» Page segmentation data
↓↓↓
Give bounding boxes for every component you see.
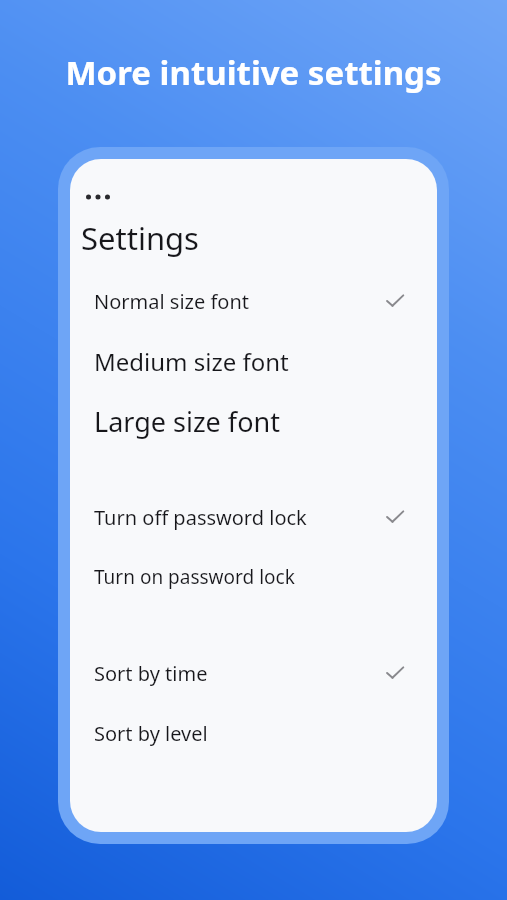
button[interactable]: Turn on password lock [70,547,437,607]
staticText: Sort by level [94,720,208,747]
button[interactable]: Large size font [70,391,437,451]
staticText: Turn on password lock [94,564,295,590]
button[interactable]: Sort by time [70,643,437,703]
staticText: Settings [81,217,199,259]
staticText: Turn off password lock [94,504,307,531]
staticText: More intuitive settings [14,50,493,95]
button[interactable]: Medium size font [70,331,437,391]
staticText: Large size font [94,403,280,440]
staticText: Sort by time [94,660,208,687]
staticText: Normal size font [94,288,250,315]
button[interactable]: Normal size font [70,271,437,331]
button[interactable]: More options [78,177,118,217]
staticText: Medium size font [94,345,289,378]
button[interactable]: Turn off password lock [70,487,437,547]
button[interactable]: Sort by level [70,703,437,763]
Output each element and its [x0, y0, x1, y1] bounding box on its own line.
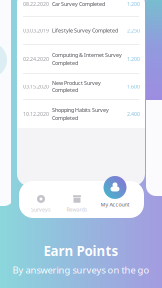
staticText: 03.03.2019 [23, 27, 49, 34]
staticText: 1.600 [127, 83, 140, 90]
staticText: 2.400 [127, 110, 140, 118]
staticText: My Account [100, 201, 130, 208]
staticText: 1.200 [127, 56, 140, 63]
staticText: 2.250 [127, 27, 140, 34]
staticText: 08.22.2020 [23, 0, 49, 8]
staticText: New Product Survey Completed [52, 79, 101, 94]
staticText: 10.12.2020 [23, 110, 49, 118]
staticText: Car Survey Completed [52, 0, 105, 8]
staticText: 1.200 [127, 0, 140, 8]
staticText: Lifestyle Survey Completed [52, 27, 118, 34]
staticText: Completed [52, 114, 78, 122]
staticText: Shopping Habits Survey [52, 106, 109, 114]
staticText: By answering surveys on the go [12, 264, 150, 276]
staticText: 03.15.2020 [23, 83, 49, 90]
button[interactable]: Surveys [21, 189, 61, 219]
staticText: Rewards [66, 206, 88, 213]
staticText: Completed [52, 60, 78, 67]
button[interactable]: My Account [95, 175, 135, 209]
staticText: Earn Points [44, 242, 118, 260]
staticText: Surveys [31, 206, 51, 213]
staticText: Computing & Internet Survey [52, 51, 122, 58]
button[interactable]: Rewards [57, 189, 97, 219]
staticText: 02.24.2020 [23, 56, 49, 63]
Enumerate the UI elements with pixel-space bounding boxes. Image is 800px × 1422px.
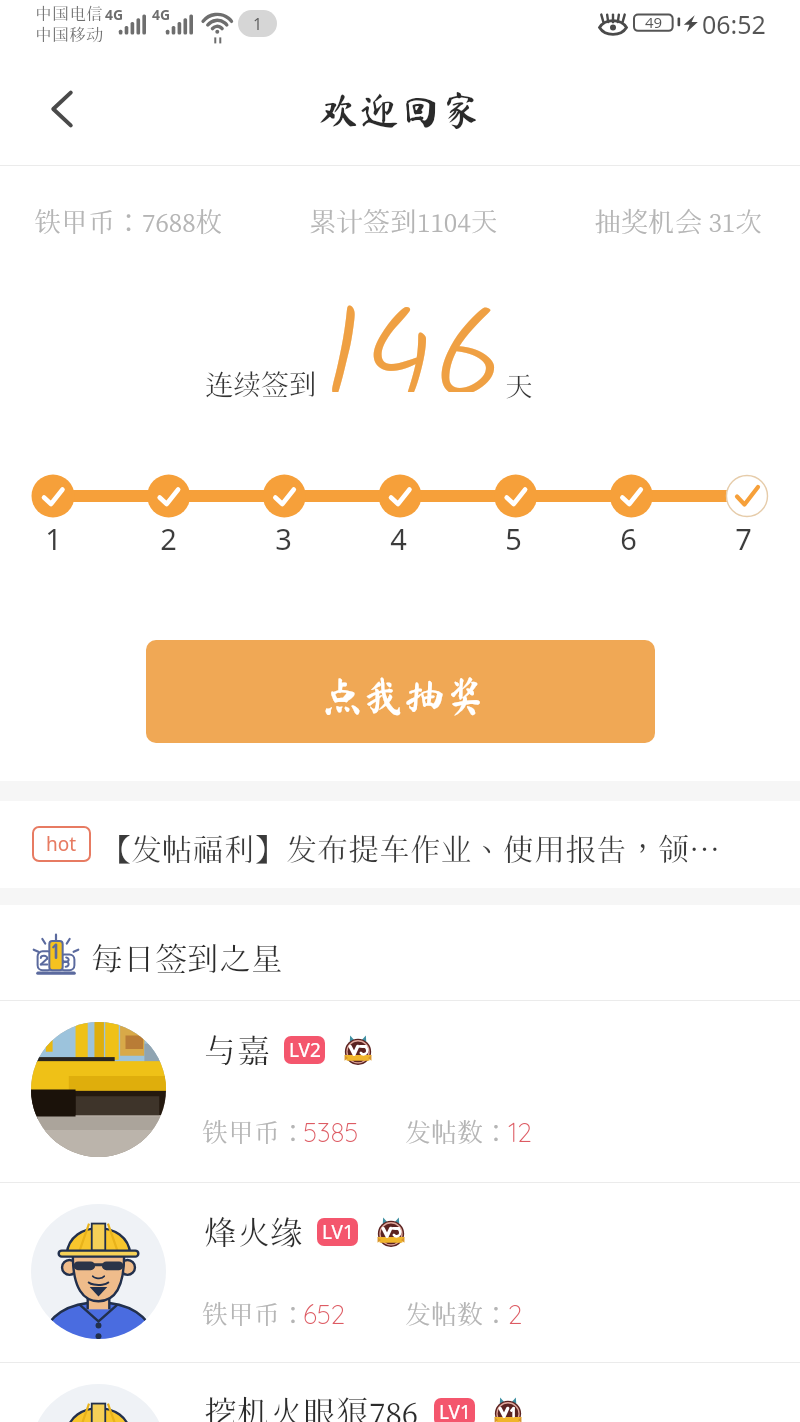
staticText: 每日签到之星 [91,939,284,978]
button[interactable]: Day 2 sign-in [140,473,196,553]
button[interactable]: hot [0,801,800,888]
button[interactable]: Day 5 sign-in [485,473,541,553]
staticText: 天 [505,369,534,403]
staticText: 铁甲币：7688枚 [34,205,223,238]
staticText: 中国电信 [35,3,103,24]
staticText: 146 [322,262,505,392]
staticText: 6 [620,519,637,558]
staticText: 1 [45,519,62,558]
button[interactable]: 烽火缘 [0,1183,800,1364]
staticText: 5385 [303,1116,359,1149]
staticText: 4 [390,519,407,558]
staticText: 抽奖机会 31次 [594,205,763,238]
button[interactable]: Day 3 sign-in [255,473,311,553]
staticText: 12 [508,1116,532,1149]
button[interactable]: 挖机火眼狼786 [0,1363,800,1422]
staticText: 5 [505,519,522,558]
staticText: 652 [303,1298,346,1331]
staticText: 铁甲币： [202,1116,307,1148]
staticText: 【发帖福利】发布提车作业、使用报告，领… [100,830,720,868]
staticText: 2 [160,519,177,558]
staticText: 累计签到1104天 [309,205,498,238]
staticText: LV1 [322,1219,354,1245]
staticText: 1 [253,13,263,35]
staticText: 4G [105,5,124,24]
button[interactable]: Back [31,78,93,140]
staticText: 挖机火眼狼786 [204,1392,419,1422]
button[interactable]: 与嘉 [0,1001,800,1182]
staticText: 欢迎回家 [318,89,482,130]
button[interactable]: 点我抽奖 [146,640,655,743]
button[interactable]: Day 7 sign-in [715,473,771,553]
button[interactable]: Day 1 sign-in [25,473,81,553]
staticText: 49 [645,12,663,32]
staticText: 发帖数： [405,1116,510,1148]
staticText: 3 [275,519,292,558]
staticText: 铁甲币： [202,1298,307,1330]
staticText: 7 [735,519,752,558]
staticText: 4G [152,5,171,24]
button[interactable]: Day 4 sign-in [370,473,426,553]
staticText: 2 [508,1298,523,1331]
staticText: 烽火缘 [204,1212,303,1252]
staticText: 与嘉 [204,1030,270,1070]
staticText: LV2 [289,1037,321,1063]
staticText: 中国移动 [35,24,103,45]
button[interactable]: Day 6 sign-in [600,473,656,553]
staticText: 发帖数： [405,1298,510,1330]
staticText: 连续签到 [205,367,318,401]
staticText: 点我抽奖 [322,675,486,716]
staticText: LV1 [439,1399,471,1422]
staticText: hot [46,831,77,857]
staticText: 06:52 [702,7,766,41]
↑↑↑
↓↓↓
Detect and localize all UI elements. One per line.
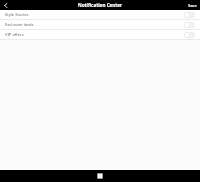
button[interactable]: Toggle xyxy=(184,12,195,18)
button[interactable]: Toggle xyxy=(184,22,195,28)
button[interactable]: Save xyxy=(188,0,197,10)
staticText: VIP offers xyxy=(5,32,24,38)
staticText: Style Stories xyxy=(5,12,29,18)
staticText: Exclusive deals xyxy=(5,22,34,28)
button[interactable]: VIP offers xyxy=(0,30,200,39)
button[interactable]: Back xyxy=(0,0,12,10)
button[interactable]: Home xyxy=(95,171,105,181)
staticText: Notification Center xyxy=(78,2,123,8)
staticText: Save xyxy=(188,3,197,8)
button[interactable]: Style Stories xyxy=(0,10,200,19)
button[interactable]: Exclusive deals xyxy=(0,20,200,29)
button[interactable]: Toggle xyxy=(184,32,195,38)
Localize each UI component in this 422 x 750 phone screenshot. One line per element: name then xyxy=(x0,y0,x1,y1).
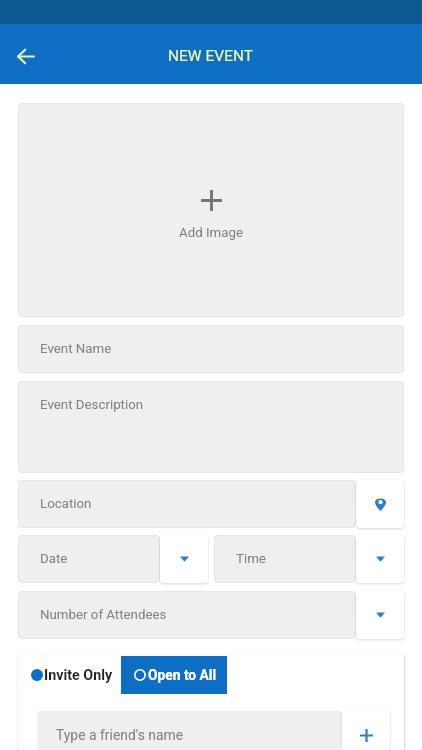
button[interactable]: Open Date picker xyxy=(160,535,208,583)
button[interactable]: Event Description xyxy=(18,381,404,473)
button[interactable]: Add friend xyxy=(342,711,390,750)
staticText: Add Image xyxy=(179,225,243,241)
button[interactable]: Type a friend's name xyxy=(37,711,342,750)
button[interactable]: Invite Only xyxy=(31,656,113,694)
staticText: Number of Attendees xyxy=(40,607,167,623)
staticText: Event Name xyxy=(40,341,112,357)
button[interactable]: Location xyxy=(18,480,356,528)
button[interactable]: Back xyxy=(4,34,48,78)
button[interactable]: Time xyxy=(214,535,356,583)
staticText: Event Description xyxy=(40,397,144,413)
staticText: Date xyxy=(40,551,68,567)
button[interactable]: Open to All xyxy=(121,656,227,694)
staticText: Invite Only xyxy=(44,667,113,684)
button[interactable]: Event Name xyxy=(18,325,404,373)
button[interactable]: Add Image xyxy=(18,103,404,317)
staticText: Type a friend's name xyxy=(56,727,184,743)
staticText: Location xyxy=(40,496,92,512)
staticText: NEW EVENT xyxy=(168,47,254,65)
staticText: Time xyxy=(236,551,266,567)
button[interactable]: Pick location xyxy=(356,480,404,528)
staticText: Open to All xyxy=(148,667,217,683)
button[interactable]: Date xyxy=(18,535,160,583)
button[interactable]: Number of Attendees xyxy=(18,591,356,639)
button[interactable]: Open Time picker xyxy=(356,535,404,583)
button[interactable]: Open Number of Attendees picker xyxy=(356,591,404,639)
↑↑↑
» Try it
Where a line in the records above contains the string "点我抽奖", copy that line.

» Solution for this exercise
button[interactable]: 点我抽奖 [146,640,655,743]
staticText: 点我抽奖 [322,675,486,716]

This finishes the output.